The General Services Administration (GSA) Western Regions Conference scandal was a political embarrassment for the agency. It led to high-level resignations and a political uproar from members of Congress decrying the profligate spending that the agency engaged in when setting up a conference in Las Vegas.
When an agency faces a scandal like this, much like the famous line from Casablanca, they often react by rounding up the usual suspects and firing them. While these types of politically motivated mass executions may satisfy the critics of federal employees, they often fail to be evidence-based and those who may have had little or nothing to do with a situation often suffer adverse job actions or, as here, wrongful termination.
Last week, for the second time, the Merit Systems Protection Board (MSPB) ruled that the General Services Administration (GSA) had wrongfully terminated an employee in response to the Western Regions Conference scandal. Last year, the MSPB found that the case against another GSA commissioner was also "devoid of evidence," and ordered his reinstatement with back pay.

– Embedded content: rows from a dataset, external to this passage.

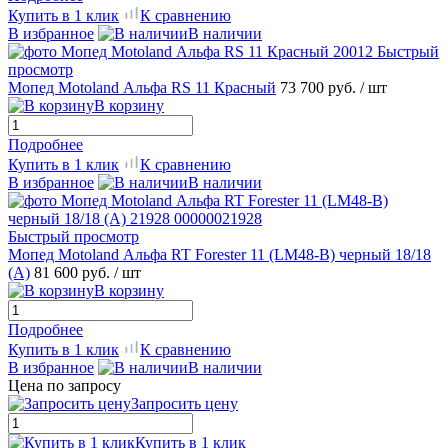
Купить в 1 клик
К сравнению
В избранное
В наличии
Быстрый
просмотр
Мопед Motoland Альфа RS 11 Красный
73 700 руб.
/ шт
В корзину
Подробнее
Купить в 1 клик
К сравнению
В избранное
В наличии
Быстрый просмотр
Мопед Motoland Альфа RT Forester 11 (LM48-B) черный 18/18
(A)
81 600 руб.
/ шт
В корзину
Подробнее
Купить в 1 клик
К сравнению
В избранное
В наличии
Цена по запросу
Запросить цену
Купить в 1 клик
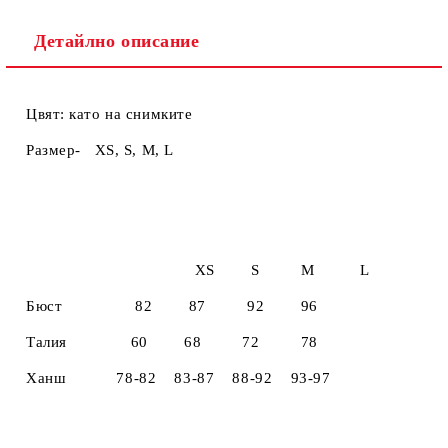
Детайлно описание
Цвят: като на снимките
Размер- XS, S, M, L
XS S M L
Бюст 82 87 92 96
Талия 60 68 72 78
Ханш 78-82 83-87 88-92 93-97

The decision of the administrative law judge had found that while the commissioner from Region 7 had no knowledge of the planning and procurement that occurred during the run-up to the Western Regions Conference, and that Region 9 controlled the planning.
The ALJ also noted that he had not participated in the relevant purchasing decisions, and in some cases, was not even aware of the employees who attended the relevant planning, not having been responsible for approving their attendance.
For employees caught up in this type of a scandal, legal representation is always necessary, as the agency, as is demonstrated by this case, sacrifices employees to the maw of public opinion, irrespective of the facts of the situation.